Cicatrisation : les bienfaits de l’oxygénothérapie hyperbare

l'ohb est utilisée en post-opératoire pour améliorer la cicatrisation et le rétablissement

L’oxygénation hyperbare (OHB) est un soin qui consiste à respirer de l’oxygène pur (100%) dans un environnement sous pression, généralement à environ 2,0 atmosphères absolues (ATA). Pour mieux, cela équivaut à la pression que l’on ressentirait à 10-15 mètres sous l’eau. Cette technique permet d’augmenter considérablement la quantité d’oxygène dissoute dans le sang et les tissus de l’organisme, créant ainsi un état d’hyperoxygénation qui favorise naturellement la guérison.

Le sujet prend place dans une chambre ou cabine hyperbare, où il respire cet oxygène enrichi pendant des sessions de 60 à 90 minutes, généralement répétées quotidiennement sur plusieurs semaines selon la pathologie traitée.

Comment l’oxygénothérapie hyperbare favorise-t-elle la cicatrisation ?

La cicatrisation est un processus complexe qui nécessite un apport suffisant en oxygène. Lorsque ce processus est compromis, souvent par un manque d’oxygène (hypoxie) ou une infection, les plaies deviennent chroniques et ne guérissent pas. L’OHB agit selon plusieurs mécanismes fondamentaux :

1. Amélioration de l’apport en oxygène et de la synthèse du collagène

L’OHB élève la tension d’oxygène dans les tissus, même dans les zones de plaies mal vascularisées. Cette oxygénation accrue est cruciale pour la formation du collagène – une protéine essentielle qui forme la « charpente » de nos tissus – et pour le bon fonctionnement des fibroblastes, ces cellules responsables de la réparation tissulaire. Les études cliniques montrent que les résultats bénéfiques de l’OHB sont directement corrélés à l’augmentation de l’oxygénation tissulaire mesurée par oxymétrie transcutanée.
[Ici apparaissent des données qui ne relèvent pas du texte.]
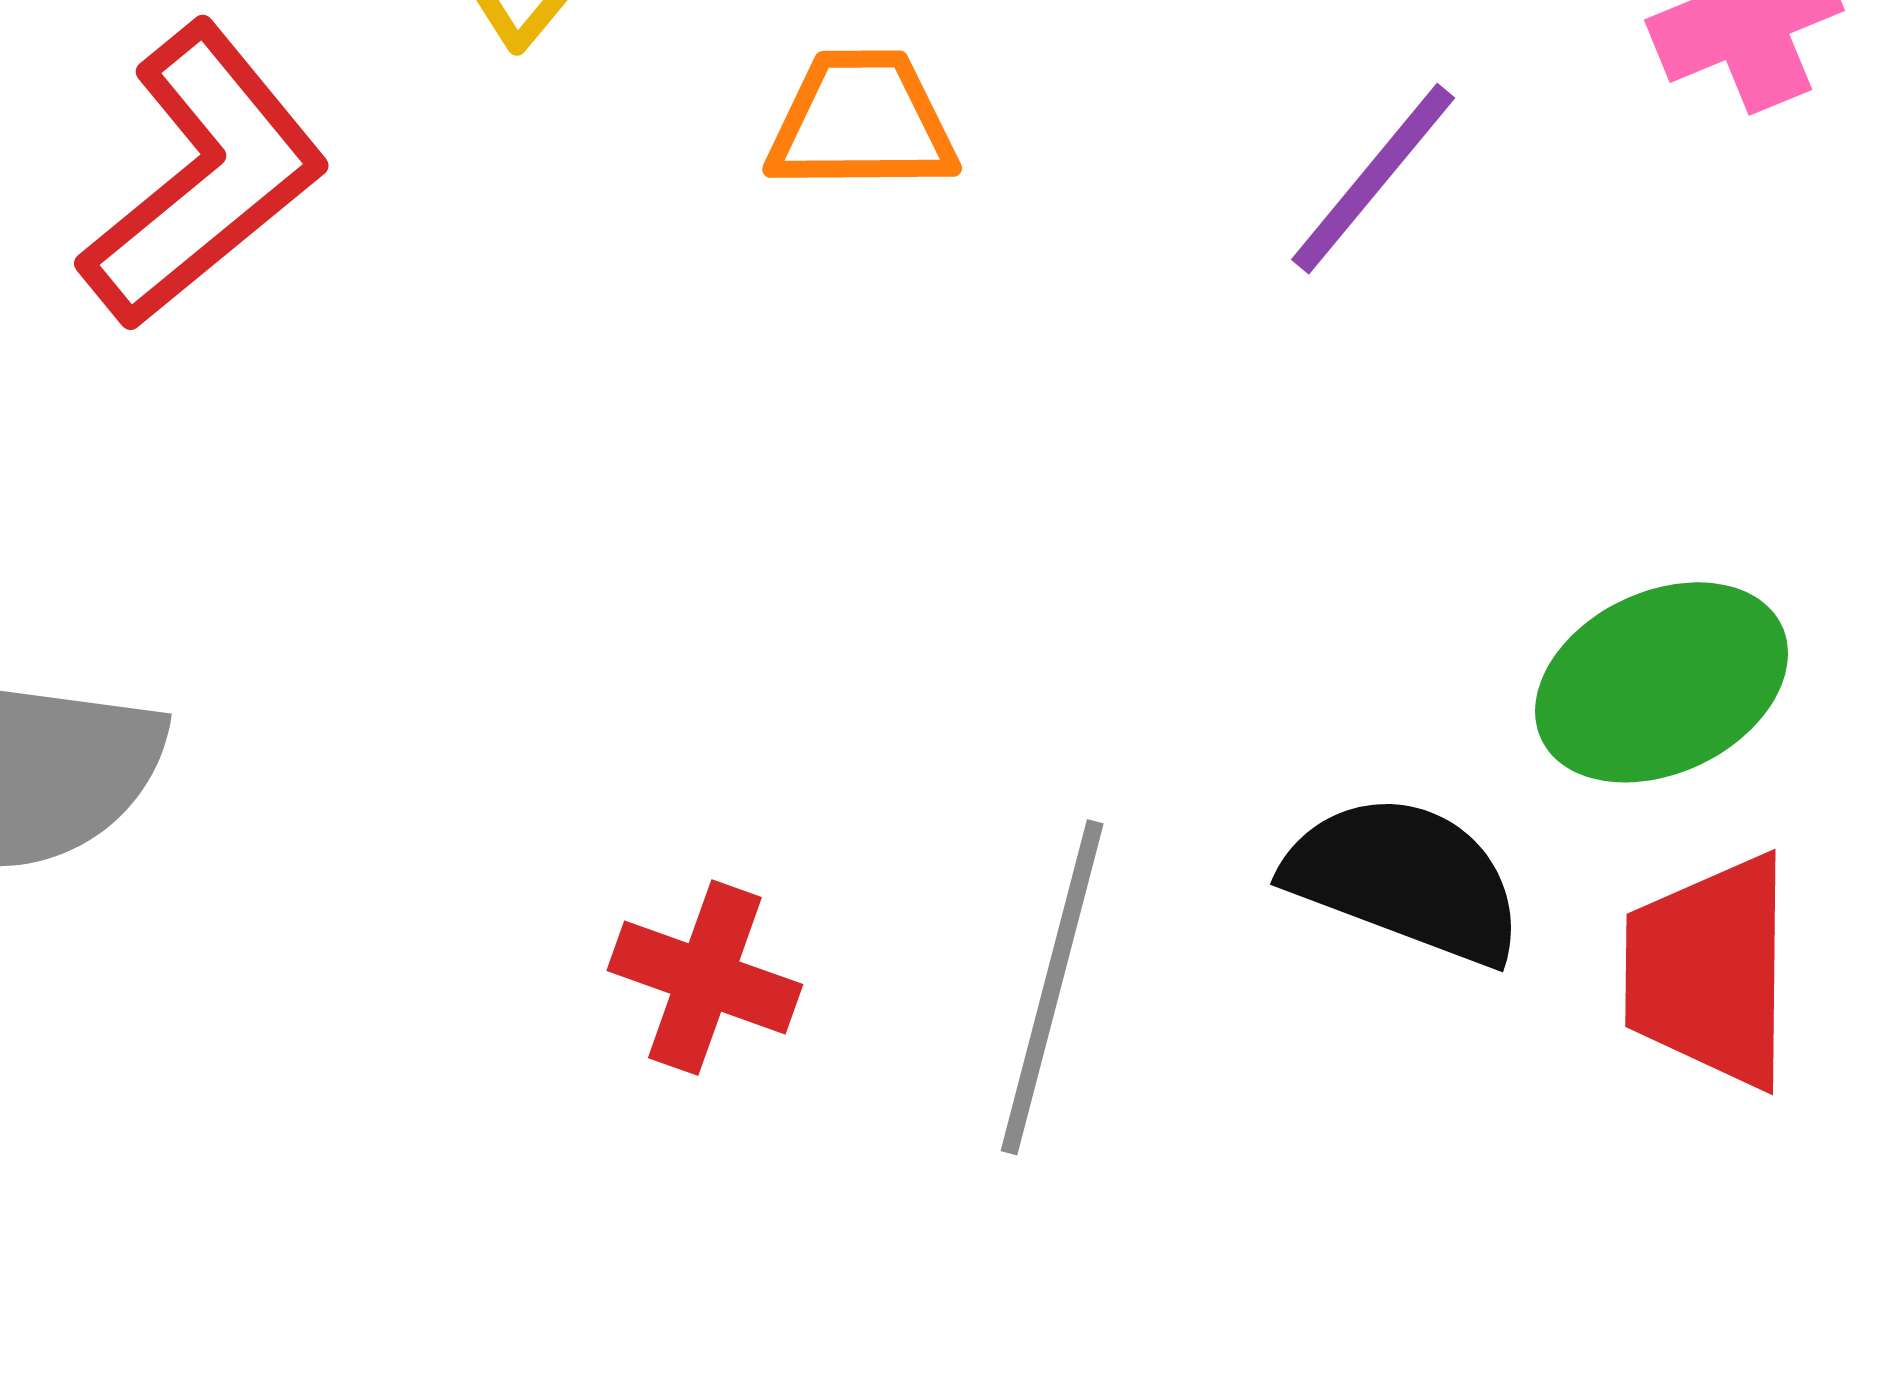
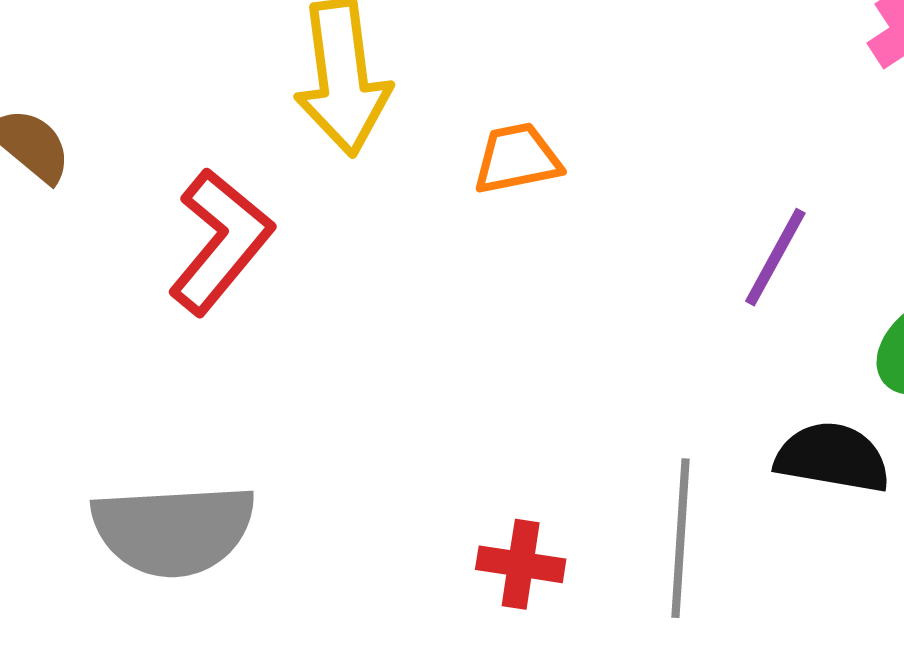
purple line: (1373, 179) -> (775, 257), moved

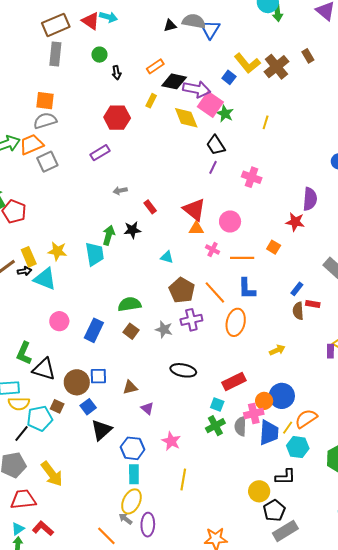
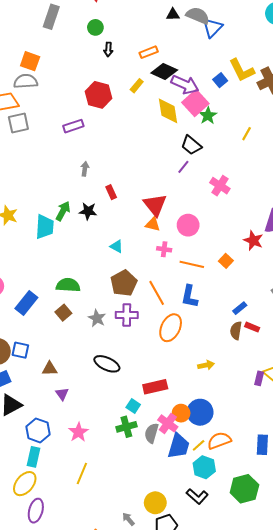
black trapezoid: (216, 145) -> (191, 145), turned -30
gray arrow: (120, 191) -> (85, 169), turned 96
pink cross: (213, 250) -> (164, 249), turned -32
pink cross: (254, 413) -> (168, 423), turned 36
black L-shape: (285, 477) -> (197, 496), moved, turned 30
gray arrow: (125, 519) -> (128, 519), moved

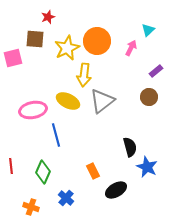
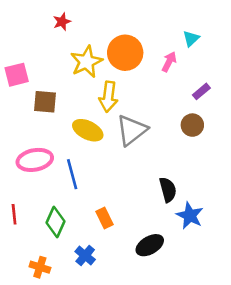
brown square: (35, 39) -> (45, 102), moved
pink ellipse: (33, 110) -> (35, 160), moved
orange rectangle: (93, 171) -> (105, 218), moved

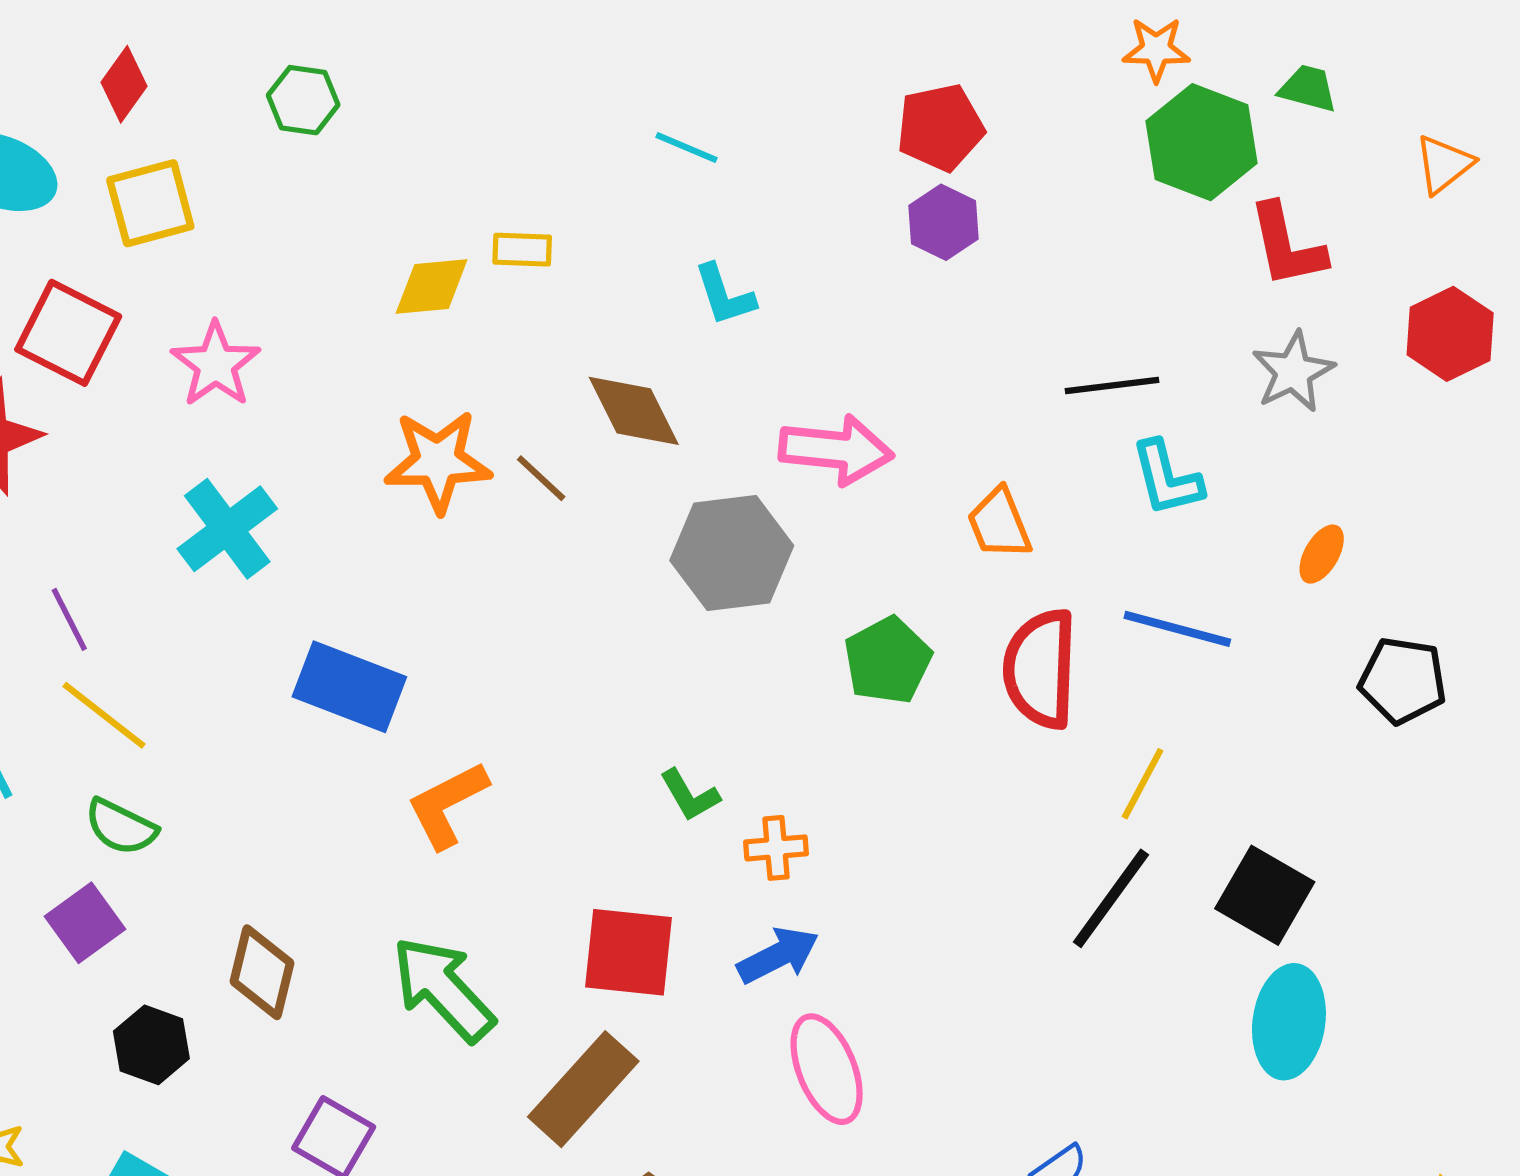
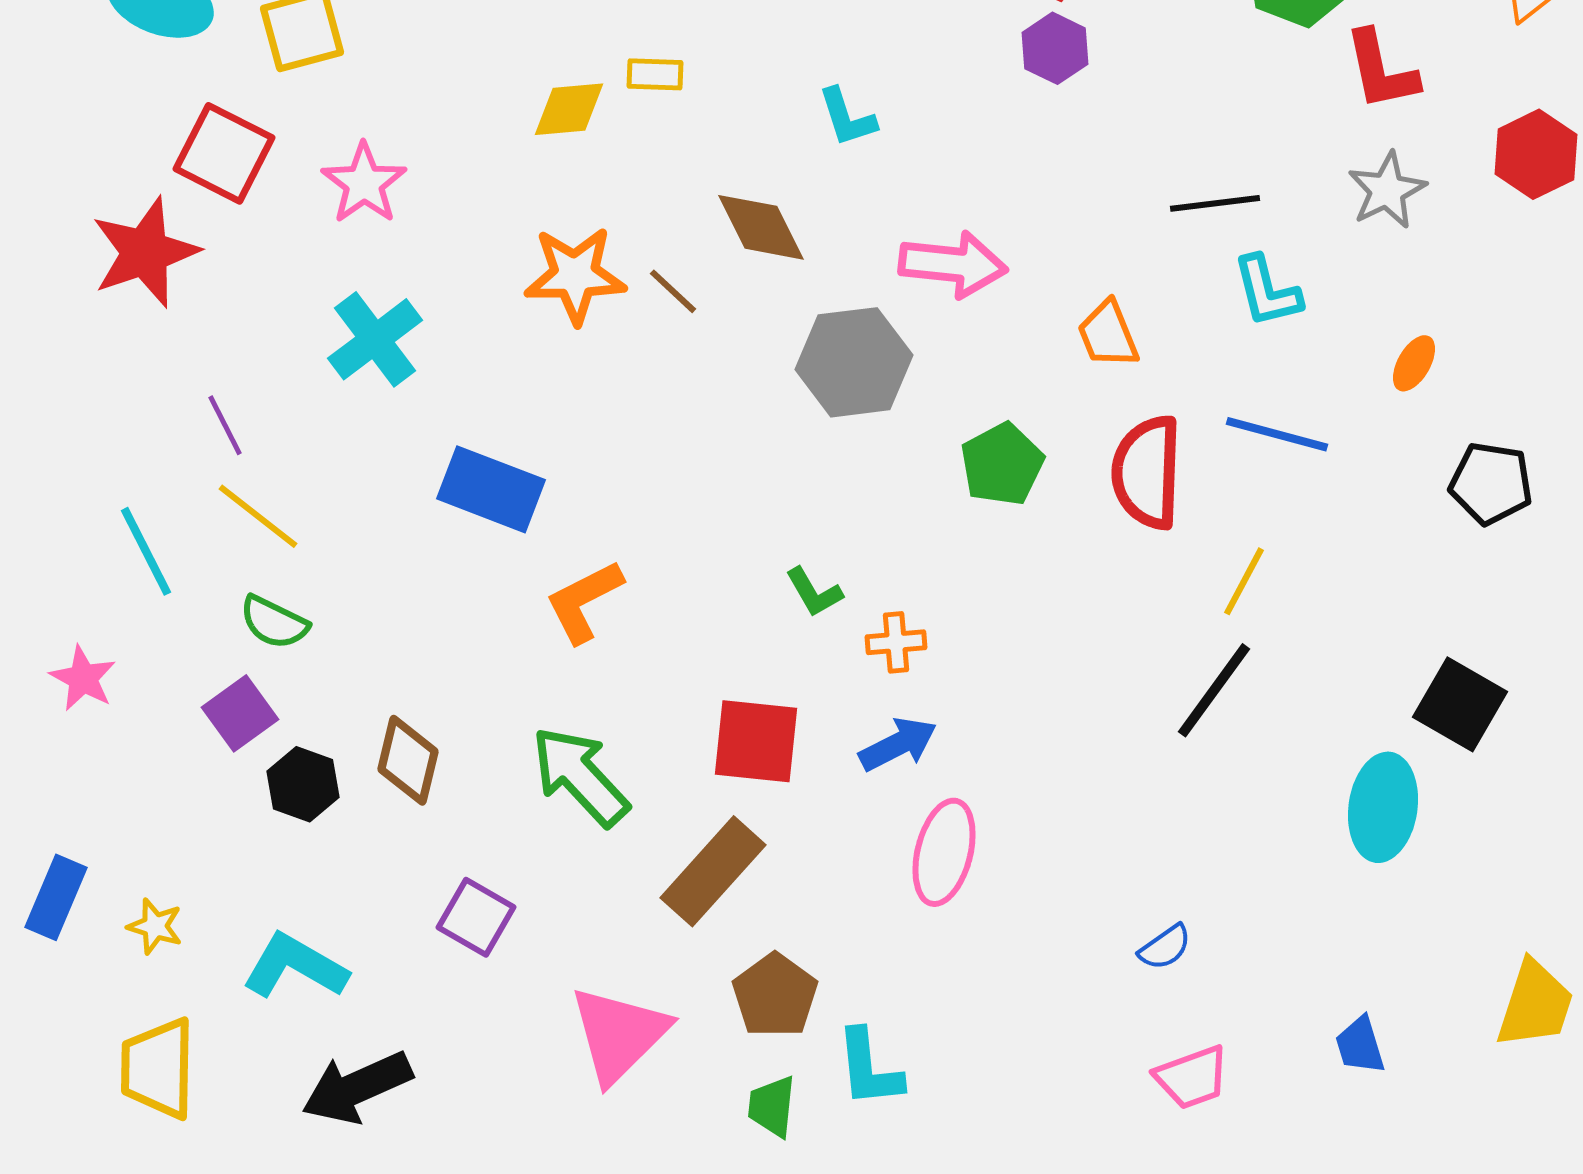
black square: (1265, 895) -> (1460, 704), moved
black hexagon: (151, 1045) -> (303, 784), moved
pink ellipse: (827, 1069) -> (944, 852), turned 36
2. Stimulation de la formation de nouveaux vaisseaux sanguins (angiogenèse)

L’exposition répétée à l’hyperoxie stimule la création de nouveaux vaisseaux sanguins dans le lit de la plaie. L’OHB induit la production de facteurs de croissance comme le VEGF (Vascular Endothelial Growth Factor) et recrute des cellules progénitrices qui forment de nouveaux capillaires. Cette néovascularisation est particulièrement importante dans les tissus endommagés par la radiothérapie, où l’OHB a démontré sa capacité à promouvoir la formation de nouveaux vaisseaux et à améliorer la guérison des nécroses radio-induites.

3. Accélération de la régénération tissulaire

En améliorant l’apport en oxygène, l’OHB accélère la migration des cellules épithéliales et la contraction de la plaie. Les études montrent une re-épithélialisation plus rapide et une meilleure formation du tissu de granulation, accompagnées d’une expression accrue de cytokines de cicatrisation et d’enzymes qui remodelent les tissus. L’OHB pourrait également mobiliser les cellules souches qui participent à la réparation tissulaire.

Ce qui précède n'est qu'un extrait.